For most businesses, cash is king. Finding ways to optimize the flow of money through your business is essential. Even if you are a profitable business, you may find yourself cash-strapped if you don’t keep an eye on your cash flow position.
With payrolls to meet, supplier bills to pay, taxes to remit and capital investments to make, the very existence of your business can be threatened by poorly managed cash flow. All businesses periodically suffer at the hands of customers who are late in their payments. For some customers, this is a constant state; for others, it’s a temporary situation because of their own business circumstances.
Here are 5 ways to help your business cash flow:
1. Manage Your Accounts Receivable
A proactive Accounts Receivable collections effort is the top of the list. Your cash position impacts your ability to do business, so stay on top of your Accounts Receivable aging reports on a weekly basis. Be aware of how long on average it takes for you to receive payment and watch for any trends that show this is lengthening.
If not already in place, there should be a stated billing policy that is communicated to customers. The invoice and follow-up process should start as early as possible. Get your invoices out as soon as the product ships or the work is completed. Be clear on your invoice what your terms are and enforce them. Automate the process of sending out statements and past due notices on a timely basis.
If the past due notice doesn’t work, call your customer.

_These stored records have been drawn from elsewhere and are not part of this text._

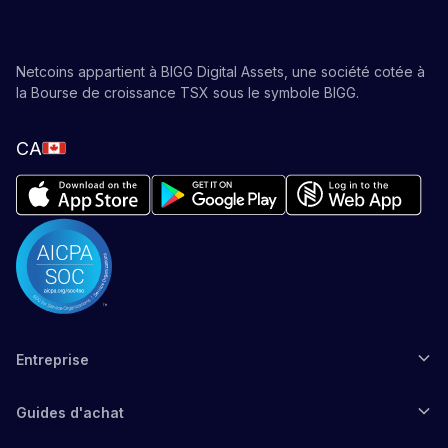
Netcoins appartient à BIGG Digital Assets, une société cotée à
la Bourse de croissance TSX sous le symbole BIGG.
CA
Entreprise
Guides d'achat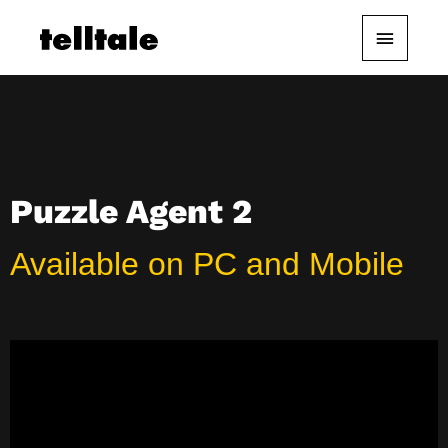
Skip
Main
to
content
Menu
Puzzle Agent 2
Available on PC and Mobile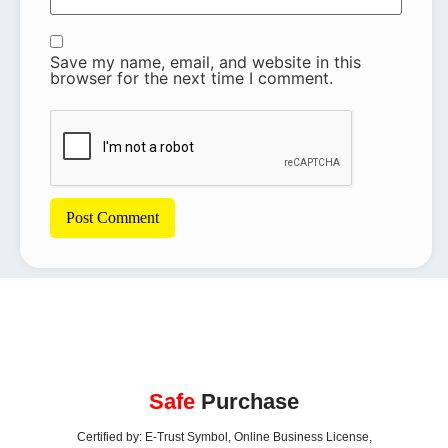
Save my name, email, and website in this
browser for the next time I comment.
Safe
Purchase
Certified by: E-Trust Symbol, Online Business License,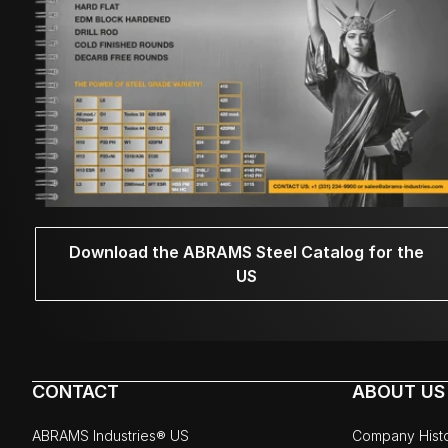
Download the ABRAMS Steel Catalog for the
US
CONTACT
ABOUT US
ABRAMS Industries® US
Company Hist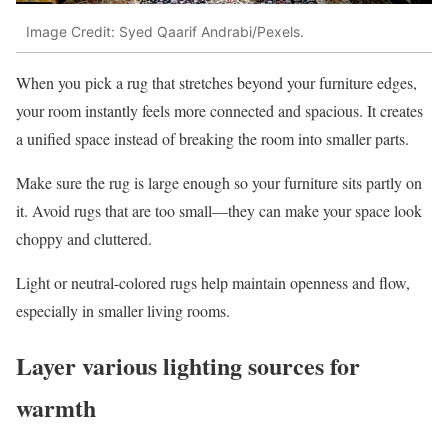
Image Credit: Syed Qaarif Andrabi/Pexels.
When you pick a rug that stretches beyond your furniture edges,
your room instantly feels more connected and spacious. It creates
a unified space instead of breaking the room into smaller parts.
Make sure the rug is large enough so your furniture sits partly on
it. Avoid rugs that are too small—they can make your space look
choppy and cluttered.
Light or neutral-colored rugs help maintain openness and flow,
especially in smaller living rooms.
Layer various lighting sources for
warmth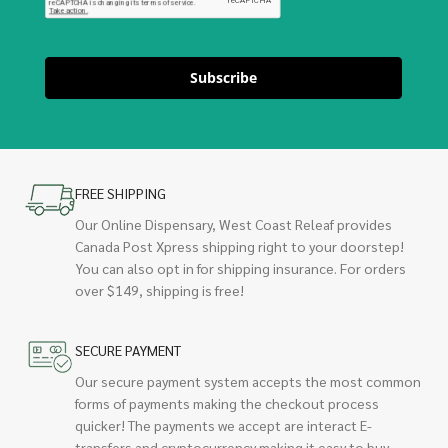
Subscribe
FREE SHIPPING
Our Online Dispensary, West Coast Releaf provides
Canada Post Xpress shipping right to your doorstep!
You can also opt in for shipping insurance. For orders
over $149, shipping is free!
SECURE PAYMENT
Our secure payment system accepts the most common
forms of payments making the checkout process
quicker! The payments we accept are interact E-
transfers and cryptocurrency making it easy to buy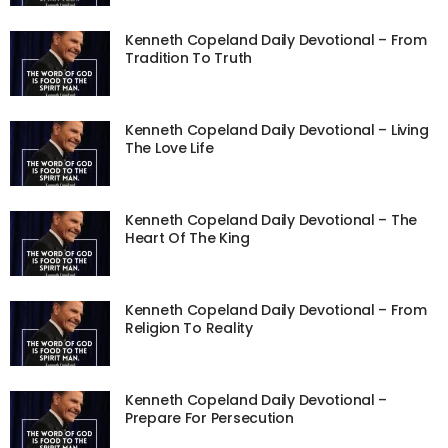
Kenneth Copeland Daily Devotional – From
Tradition To Truth
Kenneth Copeland Daily Devotional – Living
The Love Life
Kenneth Copeland Daily Devotional – The
Heart Of The King
Kenneth Copeland Daily Devotional – From
Religion To Reality
Kenneth Copeland Daily Devotional –
Prepare For Persecution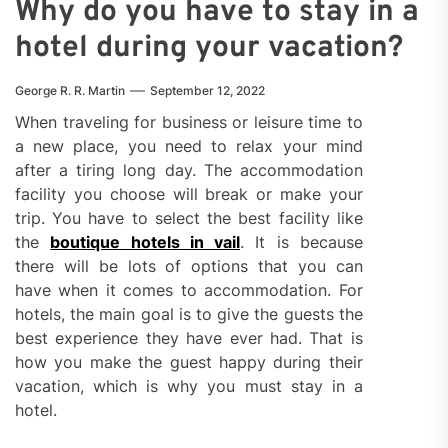
Why do you have to stay in a
hotel during your vacation?
George R. R. Martin
September 12, 2022
When traveling for business or leisure time to
a new place, you need to relax your mind
after a tiring long day. The accommodation
facility you choose will break or make your
trip. You have to select the best facility like
the
boutique hotels in vail
. It is because
there will be lots of options that you can
have when it comes to accommodation. For
hotels, the main goal is to give the guests the
best experience they have ever had. That is
how you make the guest happy during their
vacation, which is why you must stay in a
hotel.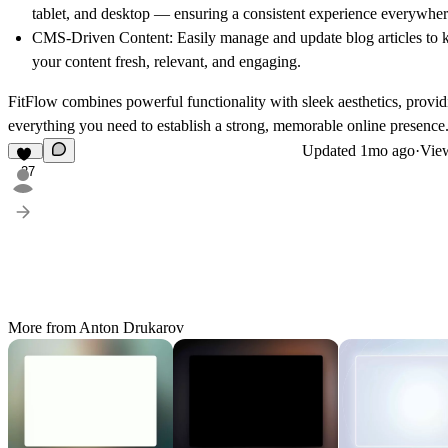
tablet, and desktop — ensuring a consistent experience everywher
CMS-Driven Content:
Easily manage and update blog articles to 
your content fresh, relevant, and engaging.
FitFlow
combines powerful functionality with sleek aesthetics, provid
everything you need to establish a strong, memorable online presence
Updated
1mo ago
·
View
27
More from Anton Drukarov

Past due notices that are followed up with a “friendly voice reminder” often bring payments in sooner. Your invoices and statements should clearly state the penalties that will be assessed for late payment and on all follow-up notices. Interest or penalty fees should be highlighted.
2. Reward Early Payments
Customers respond to discounts and like the idea of being rewarded for being a good customer. By offering a discount for payments received prior to the due date, you’ll have more cash on hand and more loyal customers. You can also offer discounts when orders are paid up front or with a deposit. If you offer a discount and the customer takes the discount without meeting the terms, send them a bill for the balance. Don’t reward non-compliance.
3. Negotiate with Your Suppliers
You won’t be the only one offering discounts for early payment. Many of your suppliers will do the same thing. You may have to negotiate a discount with them, but many of them are also concerned about cash flow and will likely entertain the idea. Conversely, you can also negotiate payment extensions that will reduce the monthly outlay.
4. Accept Credit Cards
For customers with tight cash flow, offering credit card payment can be an effective way to improve your collections. You’ll have to pay the merchant services fees, but this may be a worthwhile investment when you factor in the cost of collections and your own need for cash flow. You might consider offering that as a payment option at the point of sale so that you can collect the customer’s credit card information ahead of time and simply bill it at the point of shipment.
5. Manage Your Bill Payments
You want to collect as quickly as you can and pay as slowly as you can. Use the billing cycles that are built into the payment terms of your creditors to manage your cash out-flow. This includes your credit cards as well as your vendors. Study your creditors’ payment terms to learn when their billing cycle starts and the length of their grace period, if they have one. Consider making the payments exactly on the due date using an automatic electronic payment rather than paying in advance. This has to be handled carefully, as you don’t want to jeopardize your credit rating or your relationship with your suppliers, but it can be an effective way to help match your cash out-flow with your collections.